Assignment:
Your copy of the data should match it exactly, leaving out only the pictures.

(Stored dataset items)
^^^^

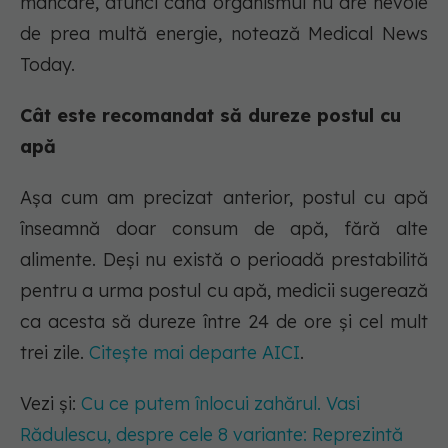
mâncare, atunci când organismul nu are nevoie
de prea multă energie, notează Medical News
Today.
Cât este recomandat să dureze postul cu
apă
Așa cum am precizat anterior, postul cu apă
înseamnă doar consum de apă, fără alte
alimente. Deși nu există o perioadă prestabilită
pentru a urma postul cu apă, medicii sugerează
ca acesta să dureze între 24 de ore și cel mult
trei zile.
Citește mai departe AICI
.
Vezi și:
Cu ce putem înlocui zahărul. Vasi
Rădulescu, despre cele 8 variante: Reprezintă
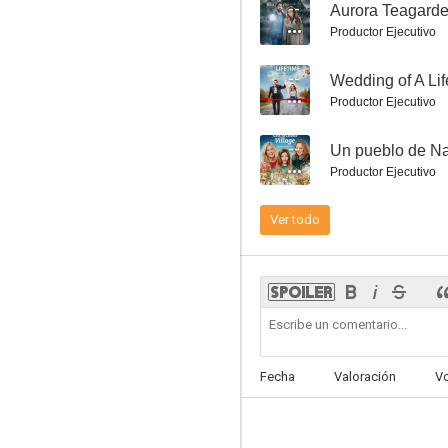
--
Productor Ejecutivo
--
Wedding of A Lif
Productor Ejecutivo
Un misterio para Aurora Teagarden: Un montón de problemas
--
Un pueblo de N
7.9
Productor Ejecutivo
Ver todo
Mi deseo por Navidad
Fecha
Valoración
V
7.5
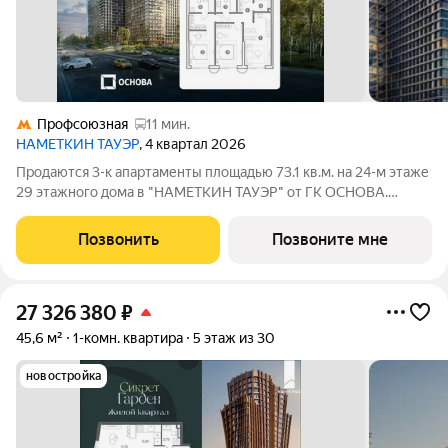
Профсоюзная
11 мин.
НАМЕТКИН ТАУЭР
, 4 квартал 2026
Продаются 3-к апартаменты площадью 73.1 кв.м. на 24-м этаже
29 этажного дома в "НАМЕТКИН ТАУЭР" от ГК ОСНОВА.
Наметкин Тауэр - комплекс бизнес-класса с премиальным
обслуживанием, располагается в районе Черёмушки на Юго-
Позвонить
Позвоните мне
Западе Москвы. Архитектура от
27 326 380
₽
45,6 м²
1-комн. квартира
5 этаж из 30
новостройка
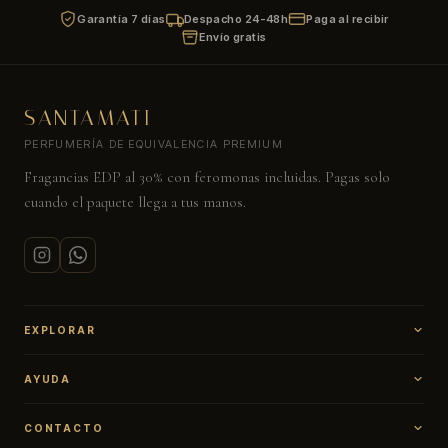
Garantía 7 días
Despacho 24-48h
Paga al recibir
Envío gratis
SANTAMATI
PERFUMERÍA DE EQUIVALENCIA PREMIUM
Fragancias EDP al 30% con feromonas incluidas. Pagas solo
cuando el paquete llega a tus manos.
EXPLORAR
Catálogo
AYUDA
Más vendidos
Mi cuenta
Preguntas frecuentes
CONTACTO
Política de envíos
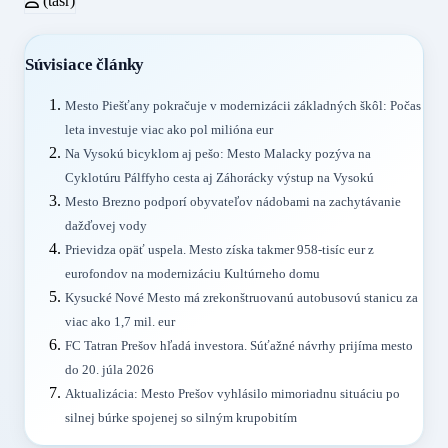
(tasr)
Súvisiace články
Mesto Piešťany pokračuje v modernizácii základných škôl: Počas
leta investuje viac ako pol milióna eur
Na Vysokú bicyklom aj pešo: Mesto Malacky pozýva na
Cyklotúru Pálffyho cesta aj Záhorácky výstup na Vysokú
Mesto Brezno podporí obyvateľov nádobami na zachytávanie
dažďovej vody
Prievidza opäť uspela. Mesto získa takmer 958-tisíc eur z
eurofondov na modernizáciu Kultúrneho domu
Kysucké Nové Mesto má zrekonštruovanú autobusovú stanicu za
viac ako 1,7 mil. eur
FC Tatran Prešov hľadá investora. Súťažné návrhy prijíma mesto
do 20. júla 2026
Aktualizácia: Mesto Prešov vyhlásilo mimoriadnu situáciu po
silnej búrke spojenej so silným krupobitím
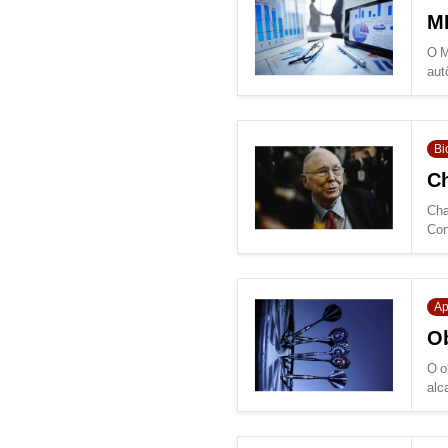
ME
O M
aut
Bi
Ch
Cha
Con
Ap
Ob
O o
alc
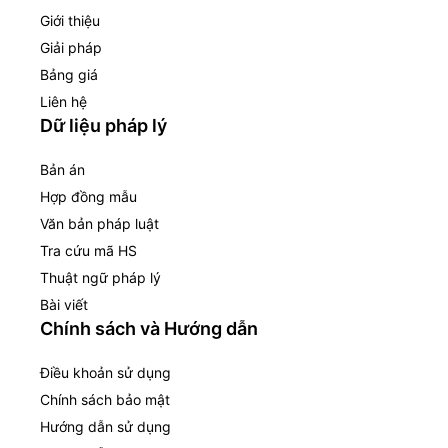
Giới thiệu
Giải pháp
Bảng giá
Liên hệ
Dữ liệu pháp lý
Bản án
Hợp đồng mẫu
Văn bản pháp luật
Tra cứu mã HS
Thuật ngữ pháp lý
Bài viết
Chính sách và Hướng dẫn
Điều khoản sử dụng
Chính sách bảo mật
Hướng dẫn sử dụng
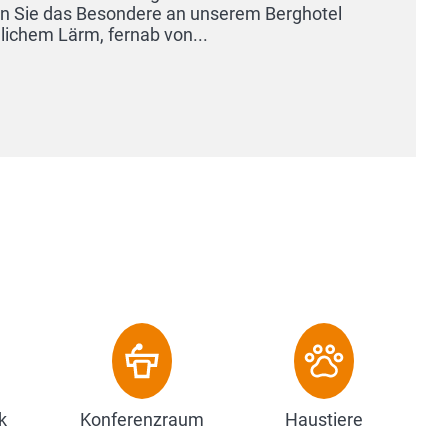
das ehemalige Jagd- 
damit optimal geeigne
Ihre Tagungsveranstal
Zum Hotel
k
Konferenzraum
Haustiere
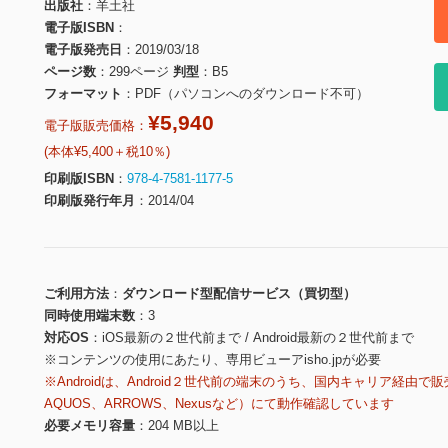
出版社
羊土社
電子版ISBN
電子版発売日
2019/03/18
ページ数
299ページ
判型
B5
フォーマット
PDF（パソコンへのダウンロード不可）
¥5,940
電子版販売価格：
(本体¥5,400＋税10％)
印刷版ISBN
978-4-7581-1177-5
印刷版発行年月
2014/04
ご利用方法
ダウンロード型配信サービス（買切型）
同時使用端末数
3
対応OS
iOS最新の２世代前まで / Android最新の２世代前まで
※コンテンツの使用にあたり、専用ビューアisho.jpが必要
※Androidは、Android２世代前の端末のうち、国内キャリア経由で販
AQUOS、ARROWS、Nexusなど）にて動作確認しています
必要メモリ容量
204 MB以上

^^^^

Your solution:
mâncare, atunci când organismul nu are nevoie
de prea multă energie, notează Medical News
Today.
Cât este recomandat să dureze postul cu
apă
Așa cum am precizat anterior, postul cu apă
înseamnă doar consum de apă, fără alte
alimente. Deși nu există o perioadă prestabilită
pentru a urma postul cu apă, medicii sugerează
ca acesta să dureze între 24 de ore și cel mult
trei zile.
Citește mai departe AICI
.
Vezi și:
Cu ce putem înlocui zahărul. Vasi
Rădulescu, despre cele 8 variante: Reprezintă
--
Productor Ejecutivo
--
Wedding of A Lif
Productor Ejecutivo
Un misterio para Aurora Teagarden: Un montón de problemas
--
Un pueblo de N
7.9
Productor Ejecutivo
Ver todo
Mi deseo por Navidad
Fecha
Valoración
V
7.5
Профсоюзная
11 мин.
НАМЕТКИН ТАУЭР
, 4 квартал 2026
Продаются 3-к апартаменты площадью 73.1 кв.м. на 24-м этаже
29 этажного дома в "НАМЕТКИН ТАУЭР" от ГК ОСНОВА.
Наметкин Тауэр - комплекс бизнес-класса с премиальным
обслуживанием, располагается в районе Черёмушки на Юго-
Позвонить
Позвоните мне
Западе Москвы. Архитектура от
27 326 380
₽
45,6 м²
1-комн. квартира
5 этаж из 30
новостройка
Garantía 7 días
Despacho 24-48h
Paga al recibir
Envío gratis
SANTAMATI
PERFUMERÍA DE EQUIVALENCIA PREMIUM
Fragancias EDP al 30% con feromonas incluidas. Pagas solo
cuando el paquete llega a tus manos.
EXPLORAR
Catálogo
AYUDA
Más vendidos
Mi cuenta
Preguntas frecuentes
CONTACTO
Política de envíos
(tasr)
Súvisiace články
Mesto Piešťany pokračuje v modernizácii základných škôl: Počas
leta investuje viac ako pol milióna eur
Na Vysokú bicyklom aj pešo: Mesto Malacky pozýva na
Cyklotúru Pálffyho cesta aj Záhorácky výstup na Vysokú
Mesto Brezno podporí obyvateľov nádobami na zachytávanie
dažďovej vody
Prievidza opäť uspela. Mesto získa takmer 958-tisíc eur z
eurofondov na modernizáciu Kultúrneho domu
Kysucké Nové Mesto má zrekonštruovanú autobusovú stanicu za
viac ako 1,7 mil. eur
FC Tatran Prešov hľadá investora. Súťažné návrhy prijíma mesto
do 20. júla 2026
Aktualizácia: Mesto Prešov vyhlásilo mimoriadnu situáciu po
silnej búrke spojenej so silným krupobitím
ME
O M
aut
Bi
Ch
Cha
Con
Ap
Ob
O o
alc
Giới thiệu
Giải pháp
Bảng giá
Liên hệ
Dữ liệu pháp lý
Bản án
Hợp đồng mẫu
Văn bản pháp luật
Tra cứu mã HS
Thuật ngữ pháp lý
Bài viết
Chính sách và Hướng dẫn
Điều khoản sử dụng
Chính sách bảo mật
Hướng dẫn sử dụng
das ehemalige Jagd- 
damit optimal geeigne
Ihre Tagungsveranstal
Zum Hotel
k
Konferenzraum
Haustiere
出版社
羊土社
電子版ISBN
電子版発売日
2019/03/18
ページ数
299ページ
判型
B5
フォーマット
PDF（パソコンへのダウンロード不可）
¥5,940
電子版販売価格：
(本体¥5,400＋税10％)
印刷版ISBN
978-4-7581-1177-5
印刷版発行年月
2014/04
ご利用方法
ダウンロード型配信サービス（買切型）
同時使用端末数
3
対応OS
iOS最新の２世代前まで / Android最新の２世代前まで
※コンテンツの使用にあたり、専用ビューアisho.jpが必要
※Androidは、Android２世代前の端末のうち、国内キャリア経由で販
AQUOS、ARROWS、Nexusなど）にて動作確認しています
必要メモリ容量
204 MB以上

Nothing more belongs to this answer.